Fig. 54—View across the western end of Lake Erie, looking in a northeasterly direction (see Fig. 55). Oblique photograph taken from 18,000 feet above Port Clinton, Ohio, by Lieut. G. W. Goddard, showing, in the foreground at the right, Catawba “Island,” a part of the mainland, and, at the left, Put-in-Bay and the islands around it. In the distance below the white clouds are a small island (Middle Island) and a large one (Pelee Island). In the upper left-hand corner is seen Point Pelee and the Canadian shore to the northeast of it about 30 miles away. At Put-in-Bay was fought, September 10, 1813, the Battle of Lake Erie, in which Commodore Perry defeated the British. The monument commemorating this victory can be distinguished in the photograph as a white shaft.

Although most vertical airplane photographs are in the nature of large-scale maps, this view illustrates how a large area can be covered in an oblique view taken at a high altitude—an area, when transformed, of appreciable size even on a small-scale map, such as, for example, Fig. 55.

Fig. 55—Map of the western end of Lake Erie showing the area covered within the angle of vision of Fig. 54. Scale, 1:1,400,000.

Figs. 54 (upper) and 55 (lower). For explanation, see bottom of opposite page.

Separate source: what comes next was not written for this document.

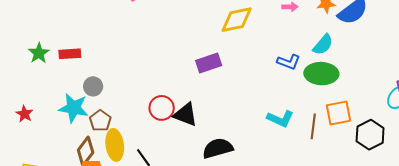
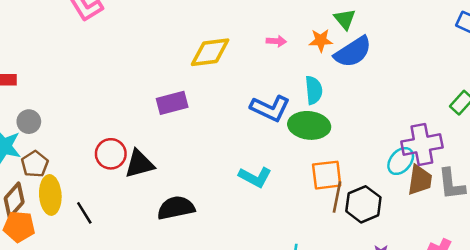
cyan semicircle: (323, 45) -> (314, 90), turned -50
blue L-shape: (289, 62) -> (270, 108), size x1.4
black triangle: (185, 114) -> (139, 164), turned -40
brown line: (313, 126) -> (337, 197), moved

Scale and Horizontal Control Of Vertical Photographs

The vertical photographs taken with an air camera are, of course, of the order of large-scale maps.[7] For a lens of 6-inch focus the scale at an elevation of 2,500 feet will be 1:5,000; at 5,000 feet, 1:10,000; and at 10,000 feet, 1:20,000.[8] Air mapping, therefore, lends itself best to the production of such maps as engineering maps, city plans, topographic maps, and coast charts. In all of these maps a degree of accuracy is demanded that will give the exact location of all the features included on the map and permit the precise measurement of distances between them. To obtain such accuracy necessitates an elaborate system of control stations as a basis on which the surveyor works out his triangulations and traverses. In the United States these controls have been established principally by the United States Coast and Geodetic Survey.[9] To construct a map from air photographs, varying in scale and distorted as they often are because of the impossibility of holding the plane at an absolute level and because of the stretching or shrinkage of the photographic paper, would require a great amount of triangulation and traverse in order that the control might be sufficiently detailed to permit the accurate mounting of the photographic prints. But, given these controls, the air camera can, without further adaptation, supply details that heretofore required the laborious processes of plane-table mapping. The topographer can place the two-dimensional details from photographs and then go into the field with only the contouring to be done.